[ 
https://issues.apache.org/jira/browse/PHOENIX-1430?page=com.atlassian.jira.plugin.system.issuetabpanels:comment-tabpanel&focusedCommentId=14205639#comment-14205639
 ] 

Robert Roland commented on PHOENIX-1430:
----------------------------------------

That seems to have fixed it. I was using the version of Phoenix bundled into 
HDP 2.2 Preview while in development.

Thanks for the amazingly fast response!

> Spark queries against tables with VARCHAR ARRAY columns fail
> ------------------------------------------------------------
>
>                 Key: PHOENIX-1430
>                 URL: https://issues.apache.org/jira/browse/PHOENIX-1430
>             Project: Phoenix
>          Issue Type: Bug
>    Affects Versions: 4.1
>            Reporter: Robert Roland
>
> Running Phoenix 4.1 against HDP 2.2 Preview, I'm unable to execute queries in 
> Spark against tables that contain VARCHAR ARRAY columns.

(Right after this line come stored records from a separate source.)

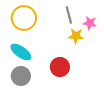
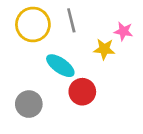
gray line: (69, 15) -> (71, 20), moved
cyan ellipse: (21, 52) -> (60, 66), moved

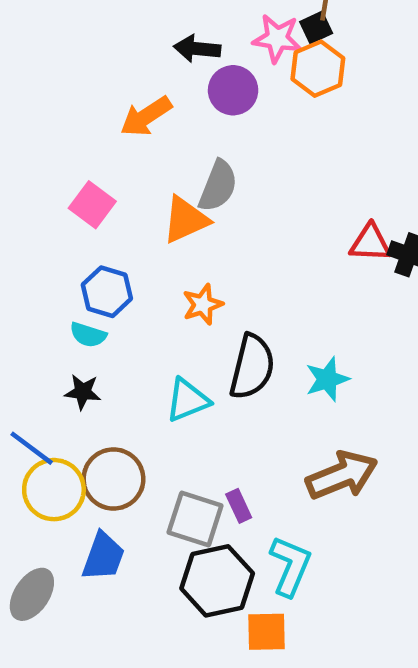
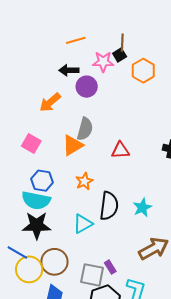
orange hexagon: (318, 69) -> (143, 71), moved
red triangle: (370, 243) -> (120, 150), moved
cyan semicircle: (88, 335) -> (36, 200), size x1.8
black star: (83, 392) -> (37, 225), size x1.8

Given the error, I 
> think it's likely to affect any array column.
> Given the following table schema:
> {noformat}
> CREATE TABLE ARRAY_TEST_TABLE (
>   ID BIGINT NOT NULL,
>   STRING_ARRAY VARCHAR[]
>   CONSTRAINT pk PRIMARY KEY (ID));
> {noformat}
> I am unable to execute a query via Spark, using the PhoenixInputFormat:
> {noformat}
> val phoenixConf = new PhoenixPigConfiguration(new Configuration())
> phoenixConf.setSelectStatement("SELECT ID, STRING_ARRAY FROM 
> ARRAY_TEST_TABLE")
> phoenixConf.setSelectColumns("ID,STRING_ARRAY")

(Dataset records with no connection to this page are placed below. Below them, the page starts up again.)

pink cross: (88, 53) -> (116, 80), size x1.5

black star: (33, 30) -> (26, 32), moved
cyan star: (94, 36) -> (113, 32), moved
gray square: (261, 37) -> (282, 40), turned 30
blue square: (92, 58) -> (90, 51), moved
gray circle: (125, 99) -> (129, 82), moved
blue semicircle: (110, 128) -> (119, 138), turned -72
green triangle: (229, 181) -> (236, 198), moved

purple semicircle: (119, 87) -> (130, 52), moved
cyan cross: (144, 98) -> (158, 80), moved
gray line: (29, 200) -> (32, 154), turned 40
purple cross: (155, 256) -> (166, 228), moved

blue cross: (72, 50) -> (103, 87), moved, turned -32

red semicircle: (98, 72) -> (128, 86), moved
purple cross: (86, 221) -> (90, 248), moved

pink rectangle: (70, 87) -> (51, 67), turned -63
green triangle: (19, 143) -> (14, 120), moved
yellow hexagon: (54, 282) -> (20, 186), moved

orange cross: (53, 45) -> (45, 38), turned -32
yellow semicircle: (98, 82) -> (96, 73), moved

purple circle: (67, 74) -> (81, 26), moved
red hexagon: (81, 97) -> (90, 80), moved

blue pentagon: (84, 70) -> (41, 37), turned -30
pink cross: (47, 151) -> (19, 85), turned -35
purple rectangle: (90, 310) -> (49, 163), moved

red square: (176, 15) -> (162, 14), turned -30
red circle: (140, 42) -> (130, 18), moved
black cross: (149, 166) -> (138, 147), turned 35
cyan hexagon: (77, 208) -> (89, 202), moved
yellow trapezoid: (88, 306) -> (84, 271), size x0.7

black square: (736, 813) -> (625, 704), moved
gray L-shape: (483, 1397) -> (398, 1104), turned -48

> phoenixConf.setSchemaType(SchemaType.QUERY)
> phoenixConf.configure("sandbox.hortonworks.com:2181:/hbase-unsecure", 
> "ARRAY_TEST_TABLE", 100)
> val phoenixRDD = sc.newAPIHadoopRDD(phoenixConf.getConfiguration,
>   classOf[PhoenixInputFormat],
>   classOf[NullWritable],
>   classOf[PhoenixRecord])
> val count = phoenixRDD.count()
> {noformat}
> I get the following error:
> {noformat}
>   java.lang.RuntimeException: java.sql.SQLException: 
> org.apache.phoenix.schema.IllegalDataException: Unsupported sql type: VARCHAR 
> ARRAY
>   at 
> org.apache.phoenix.pig.hadoop.PhoenixInputFormat.getQueryPlan(PhoenixInputFormat.java:162)
>   at 
> org.apache.phoenix.pig.hadoop.PhoenixInputFormat.getSplits(PhoenixInputFormat.java:88)
>   at org.apache.spark.rdd.NewHadoopRDD.getPartitions(NewHadoopRDD.scala:94)

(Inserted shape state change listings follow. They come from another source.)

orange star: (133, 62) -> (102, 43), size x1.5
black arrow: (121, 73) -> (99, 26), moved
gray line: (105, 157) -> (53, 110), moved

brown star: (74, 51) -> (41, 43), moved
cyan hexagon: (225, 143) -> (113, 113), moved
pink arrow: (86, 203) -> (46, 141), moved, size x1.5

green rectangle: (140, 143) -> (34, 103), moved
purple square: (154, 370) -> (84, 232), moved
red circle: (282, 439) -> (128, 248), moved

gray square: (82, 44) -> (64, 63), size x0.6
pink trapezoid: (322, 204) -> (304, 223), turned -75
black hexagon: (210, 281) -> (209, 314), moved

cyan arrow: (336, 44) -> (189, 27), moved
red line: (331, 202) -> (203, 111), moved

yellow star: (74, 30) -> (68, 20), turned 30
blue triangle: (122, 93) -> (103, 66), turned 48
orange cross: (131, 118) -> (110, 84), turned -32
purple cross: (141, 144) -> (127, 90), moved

>   at org.apache.spark.rdd.RDD$$anonfun$partitions$2.apply(RDD.scala:204)
>   at org.apache.spark.rdd.RDD$$anonfun$partitions$2.apply(RDD.scala:202)
>   at scala.Option.getOrElse(Option.scala:120)
>   at org.apache.spark.rdd.RDD.partitions(RDD.scala:202)
>   at org.apache.spark.SparkContext.runJob(SparkContext.scala:1135)
>   at org.apache.spark.rdd.RDD.count(RDD.scala:904)
>   at 
> com.simplymeasured.spark.PhoenixRDDTest$$anonfun$4.apply$mcV$sp(PhoenixRDDTest.scala:147)
>   ...
>   Cause: java.sql.SQLException: 
> org.apache.phoenix.schema.IllegalDataException: Unsupported sql type: VARCHAR 
> ARRAY
>   at 
> org.apache.phoenix.query.ConnectionQueryServicesImpl.metaDataCoprocessorExec(ConnectionQueryServicesImpl.java:947)
>   at 
> org.apache.phoenix.query.ConnectionQueryServicesImpl.getTable(ConnectionQueryServicesImpl.java:1171)
>   at 
> org.apache.phoenix.schema.MetaDataClient.updateCache(MetaDataClient.java:315)
>   at 
> org.apache.phoenix.schema.MetaDataClient.updateCache(MetaDataClient.java:284)
>   at 
> org.apache.phoenix.compile.FromCompiler$BaseColumnResolver.createTableRef(FromCompiler.java:289)
>   at 
> org.apache.phoenix.compile.FromCompiler$SingleTableColumnResolver.<init>(FromCompiler.java:210)
>   at 
> org.apache.phoenix.compile.FromCompiler.getResolverForQuery(FromCompiler.java:158)
>   at 
> org.apache.phoenix.jdbc.PhoenixStatement$ExecutableSelectStatement.compilePlan(PhoenixStatement.java:300)
>   at 
> org.apache.phoenix.jdbc.PhoenixStatement$ExecutableSelectStatement.compilePlan(PhoenixStatement.java:290)
>   at 
> org.apache.phoenix.jdbc.PhoenixStatement.compileQuery(PhoenixStatement.java:926)
>   ...
>   Cause: org.apache.phoenix.schema.IllegalDataException: Unsupported sql 
> type: VARCHAR ARRAY
>   at org.apache.phoenix.schema.PDataType.fromSqlTypeName(PDataType.java:6977)
>   at 
> org.apache.phoenix.schema.PColumnImpl.createFromProto(PColumnImpl.java:195)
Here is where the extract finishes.